BEGIN RECORDS SHOWN
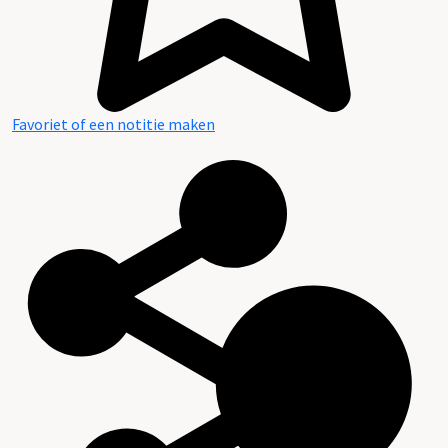
Favoriet of een notitie maken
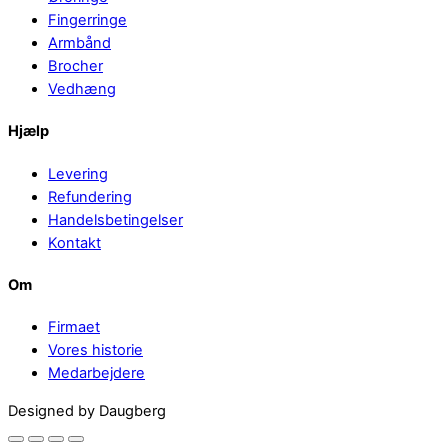
Fingerringe
Armbånd
Brocher
Vedhæng
Hjælp
Levering
Refundering
Handelsbetingelser
Kontakt
Om
Firmaet
Vores historie
Medarbejdere
Back
Designed by Daugberg
to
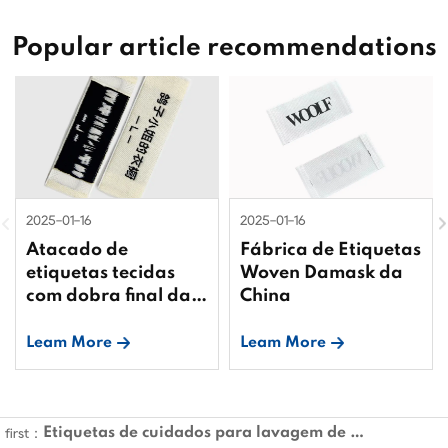
Popular article recommendations
2025-01-16
2025-01-16
Atacado de
Fábrica de Etiquetas
etiquetas tecidas
Woven Damask da
com dobra final da
China
China
Leam More
Leam More
Etiquetas de cuidados para lavagem de algodão personalizadas
first：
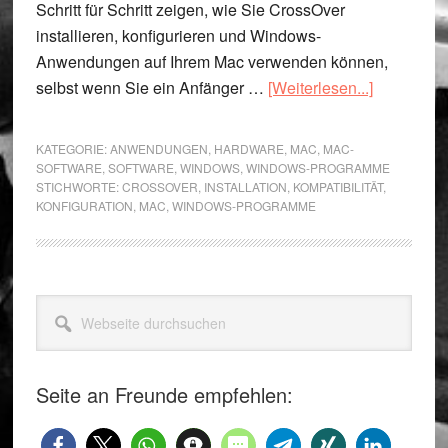
Schritt für Schritt zeigen, wie Sie CrossOver
installieren, konfigurieren und Windows-
Anwendungen auf Ihrem Mac verwenden können,
ÜberCros
selbst wenn Sie ein Anfänger …
[Weiterlesen...]
für
Mac:
KATEGORIE:
ANWENDUNGEN
,
HARDWARE
,
MAC
,
MAC-
Windows-
SOFTWARE
,
SOFTWARE
,
WINDOWS
,
WINDOWS-PROGRAMME
STICHWORTE:
CROSSOVER
,
INSTALLATION
,
KOMPATIBILITÄT
,
Programm
KONFIGURATION
,
MAC
,
WINDOWS-PROGRAMME
auf
dem
Mac
nutzen
Seitenspalte
Webseite
durchsuchen
Seite an Freunde empfehlen:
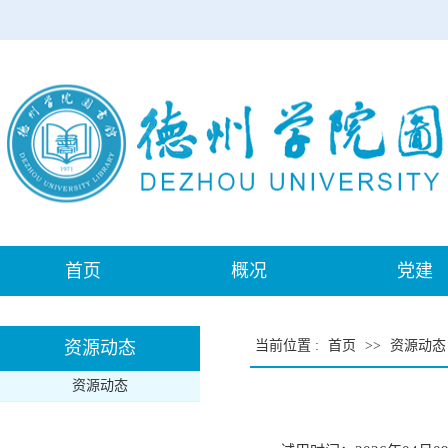
首页
概况
党建
资源动态
当前位置
:
首页
>>
资源动态
资源动态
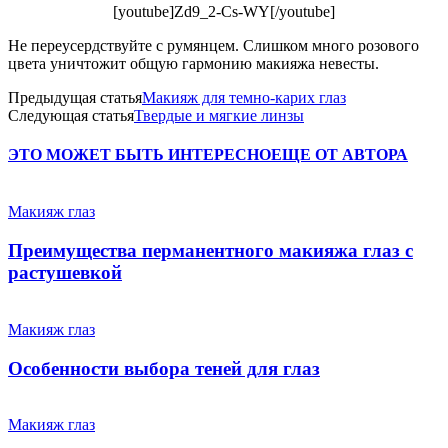
[youtube]Zd9_2-Cs-WY[/youtube]
Не переусердствуйте с румянцем. Слишком много розового
цвета уничтожит общую гармонию макияжа невесты.
Предыдущая статья
Макияж для темно-карих глаз
Следующая статья
Твердые и мягкие линзы
ЭТО МОЖЕТ БЫТЬ ИНТЕРЕСНО
ЕЩЕ ОТ АВТОРА
Макияж глаз
Преимущества перманентного макияжа глаз с
растушевкой
Макияж глаз
Особенности выбора теней для глаз
Макияж глаз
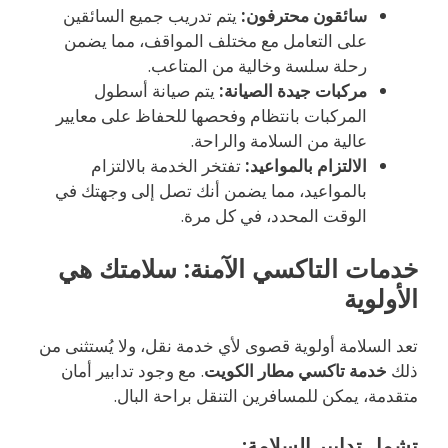
سائقون محترفون:
يتم تدريب جميع السائقين
على التعامل مع مختلف المواقف، مما يضمن
رحلة سلسة وخالية من المتاعب.
مركبات جيدة الصيانة:
يتم صيانة أسطول
المركبات بانتظام وفحصها للحفاظ على معايير
عالية من السلامة والراحة.
الالتزام بالمواعيد:
تفتخر الخدمة بالالتزام
بالمواعيد، مما يضمن أنك تصل إلى وجهتك في
الوقت المحدد، في كل مرة.
خدمات التاكسي الآمنة: سلامتك هي
الأولوية
تعد السلامة أولوية قصوى لأي خدمة نقل، ولا يُستثنى من
ذلك
خدمة تاكسي مطار الكويت
. مع وجود تدابير أمان
متقدمة، يمكن للمسافرين التنقل براحة البال.
تشمل تدابير السلامة:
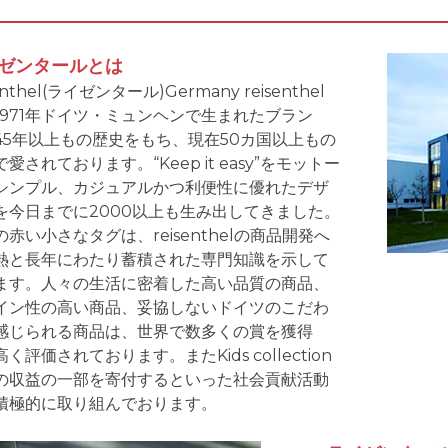
ゼンタールとは
senthel(ライゼンタール)Germany reisenthel
1971年ドイツ・ミュンヘンで生まれたブラン
45年以上もの歴史をもち、現在50カ国以上もの
愛されております。“Keep it easy”をモットー
シンプル、カジュアルかつ利便性に優れたデザ
を今日までに2000以上も生み出してきました。
の赤い小さなタグは、reisenthelの商品開発へ
熱と長年にわたり蓄積された専門知識を示して
ます。人々の生活に密着した高い品質の商品、
イン性の高い商品、妥協しないドイツのこだわ
感じられる商品は、世界で数多くの賞を獲得
く評価されております。またKids collection
の収益の一部を寄付するといった社会貢献活動
積極的に取り組んでおります。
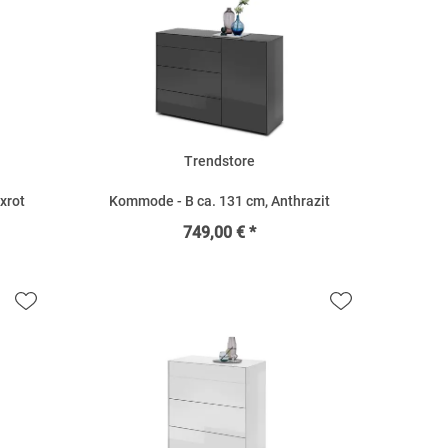
Trendstore
xrot
Kommode - B ca. 131 cm, Anthrazit
749,00 € *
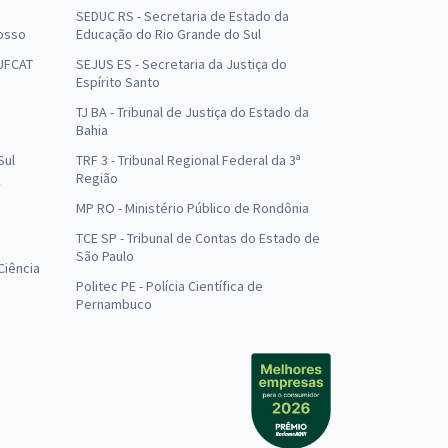
SEDUC RS - Secretaria de Estado da
osso
Educação do Rio Grande do Sul
 UFCAT
SEJUS ES - Secretaria da Justiça do
Espírito Santo
TJ BA - Tribunal de Justiça do Estado da
Bahia
Sul
TRF 3 - Tribunal Regional Federal da 3ª
Região
MP RO - Ministério Público de Rondônia
o
TCE SP - Tribunal de Contas do Estado de
São Paulo
Ciência
Politec PE - Polícia Científica de
Pernambuco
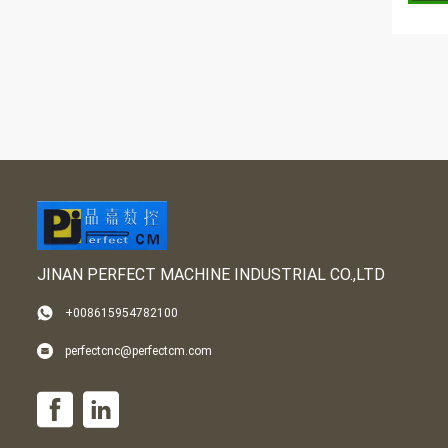
JINAN PERFECT MACHINE INDUSTRIAL CO.,LTD
+008615954782100
perfectcnc@perfectcm.com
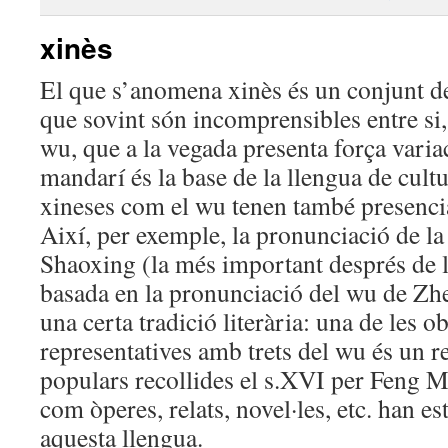
xinès
El que s’anomena xinès és un conjunt de
que sovint són incomprensibles entre si, 
wu, que a la vegada presenta força variac
mandarí és la base de la llengua de cultu
xineses com el wu tenen també presencia 
Així, per exemple, la pronunciació de la
Shaoxing (la més important després de l
basada en la pronunciació del wu de Zhe
una certa tradició literària: una de les o
representatives amb trets del wu és un r
populars recollides el s.XVI per Feng M
com òperes, relats, novel·les, etc. han es
aquesta llengua.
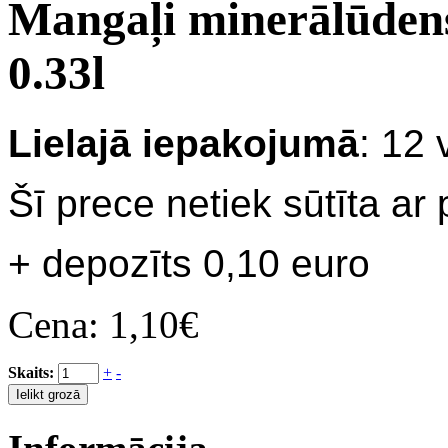
Mangaļi minerālūdens 
0.33l
Lielajā iepakojumā
: 12 
Šī prece netiek sūtīta ar
+ depozīts 0,10 euro
Cena:
1,10€
Skaits:
+
-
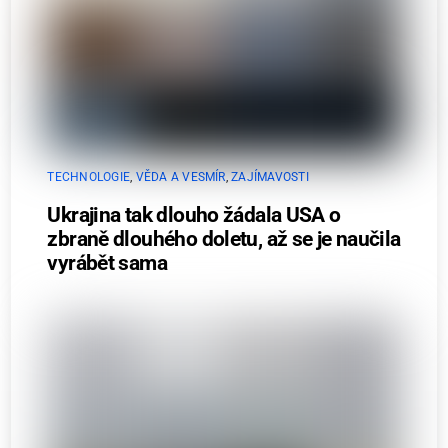
TECHNOLOGIE
,
VĚDA A VESMÍR
,
ZAJÍMAVOSTI
Ukrajina tak dlouho žádala USA o
zbraně dlouhého doletu, až se je naučila
vyrábět sama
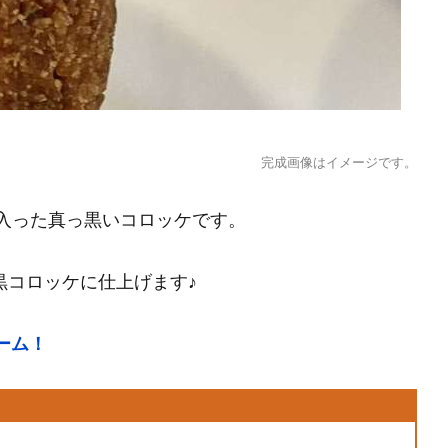
完成画像はイメージです。
が入った真っ黒いコロッケです。
黒コロッケに仕上げます♪
ーム！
END RECORDS SHOWN
Your job is to copy out every line from the records above that has the word "статья".

TASK SOLUTION:
Предыдущая статья
Следующая статья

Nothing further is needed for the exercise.